Nie zawsze da się utrzymać poziom…
Druga opowieść zawarta w tym tomie skupia się na nowej grupie bohaterów stworzonej przez samego Daredevila. Pragnie on raz na zawsze pozbyć się z miasta króla zbrodni, Kingpina. Co więcej, herosi postanawiają odejść od tradycyjnych, humanitarnych metod walki i ostatecznie pozbyć się złoczyńcy. Taki obrót sprawy nieco zaskoczy Spider-Mana. Jaki będzie wynik tej awantury, musicie już jednak przekonać się sami. Muszę jednak przyznać, że druga historia mocno odstaje od swojej poprzedniczki w tym tomie. Trudno jest dorównać fajerwerkom, jakie przygotowali dla nas twórcy w Sadze Klonów.
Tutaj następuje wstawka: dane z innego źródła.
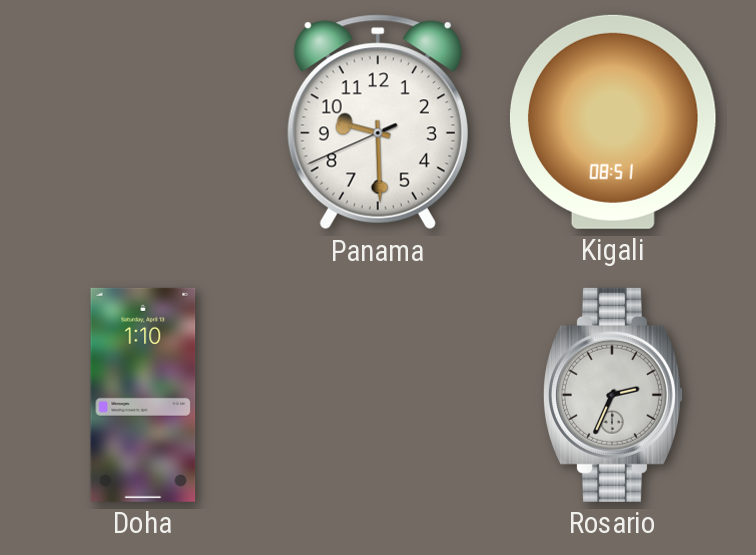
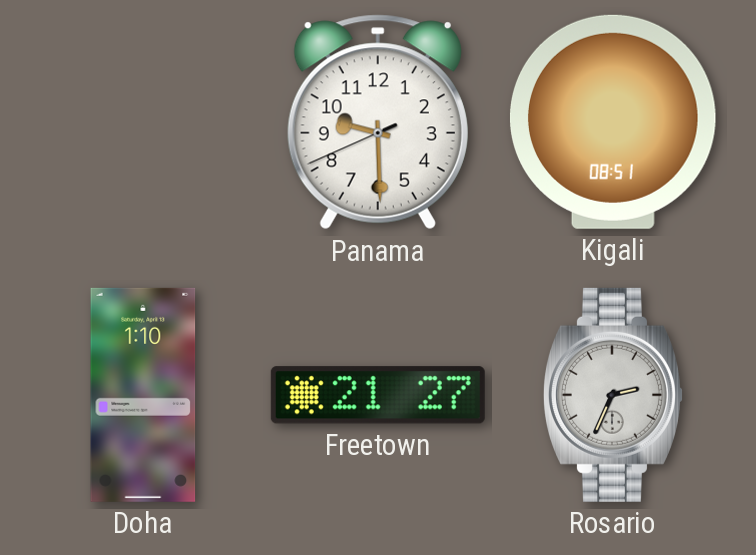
Freetown: none -> 21:27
Friendly neighbour? Nie mamy na to czasu!
Fabularnie trochę brakuje mi tutaj tego, co najbardziej lubię w historiach o Człowieku-Pająku, czyli strony obyczajowej życia Parkera. Niestety, przez ogrom akcji, walki i przeróżnych intryg brakuje tu miejsca na codzienność Petera. A szkoda. Tempo opowieści nie pozwala jednak zwolnić choćby na moment. Myślę, że niektórym czytelnikom może to odpowiadać, w moim odczuciu porzucony został jednak jeden z najważniejszych elementów tożsamości Spidey’ego. Trochę lepiej w tej kwestii wypada druga historia przedstawiona w tomie, jednak wciąż nie czułem się usatysfakcjonowany. Pamiętajmy jednak, że jestem fanboyem Petera Parkera, a jego nowojorska codzienność zawsze stanowiła to, co najbardziej kochałem w filmach i komiksach. Mój osąd tego aspektu komiksów może być przez to delikatnie stronniczy, ale musicie mi wybaczyć.
Mroczne rysunki dla powagi sytuacji
Mark Bagley świetnie odnalazł się w mroczniejszej, nieco dalekowschodniej stylistyce użytej w tych komiksach. Kadry są pełne emocji, kryją w sobie tajemnicę, a sceny walki sprawiają wrażenie, jakby postaci w każdej chwili miały wyskoczyć z kart. Prace artysty robią o tyle większe wrażenie, że dla Bagleya ten tom jest jednocześnie pożegnaniem z serią Ultimate Spider-Man. Należą mu się ogromne podziękowania od całej społeczności fanów za kawał niesamowitej roboty.
Dajesz radę, Spidey!
Świetny komiks, od którego nie sposób się oderwać. Saga Klonów łamie zasady, zaskakuje i trzyma w napięciu. Duet Bendisa z Bagleyem to prawdopodobnie najlepsze, co mogło spotkać tę serię. Tom 9 Ultimate Spider-Man to komiks niemal kompletny, w którym bardzo trudno znaleźć jakiekolwiek wady. Może gdyby było tu trochę więcej codzienności Petera… ale nie miejmy o to pretensji, w końcu Spidey nie zawsze ma czas na normalne życie, kiedy po mieście szaleją jego klony!